▶

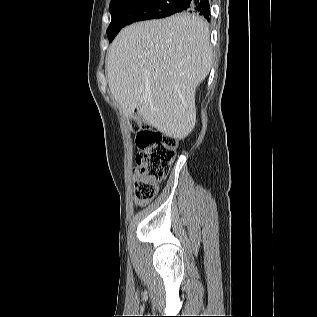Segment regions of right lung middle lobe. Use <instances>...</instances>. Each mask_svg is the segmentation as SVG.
I'll use <instances>...</instances> for the list:
<instances>
[{"label": "right lung middle lobe", "instance_id": "right-lung-middle-lobe-1", "mask_svg": "<svg viewBox=\"0 0 317 317\" xmlns=\"http://www.w3.org/2000/svg\"><path fill=\"white\" fill-rule=\"evenodd\" d=\"M176 0H111L110 13L112 21L107 29L111 42L118 32L130 23L159 19L177 13ZM190 14L191 12H180Z\"/></svg>", "mask_w": 317, "mask_h": 317}]
</instances>
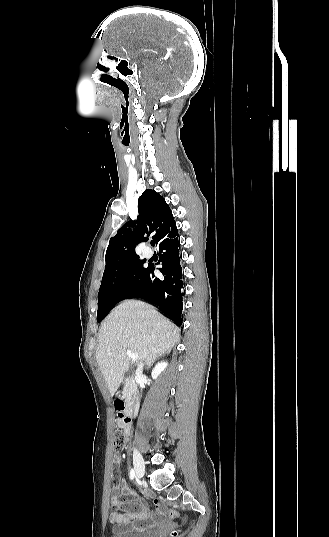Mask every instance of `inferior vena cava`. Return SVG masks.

◀

**TO DO**
Each line above should be written out again exactly, and no picture should appear in the copy.

**TASK ANSWER**
Segment regions of right lung middle lobe. Use <instances>...</instances>. Each mask_svg is the segmentation as SVG.
I'll use <instances>...</instances> for the list:
<instances>
[{"label": "right lung middle lobe", "instance_id": "right-lung-middle-lobe-1", "mask_svg": "<svg viewBox=\"0 0 317 317\" xmlns=\"http://www.w3.org/2000/svg\"><path fill=\"white\" fill-rule=\"evenodd\" d=\"M176 0H111L110 13L112 21L107 29L111 42L118 32L130 23L159 19L177 13ZM190 14L191 12H180Z\"/></svg>", "mask_w": 317, "mask_h": 317}]
</instances>
Mask every instance of `inferior vena cava`. Return SVG masks.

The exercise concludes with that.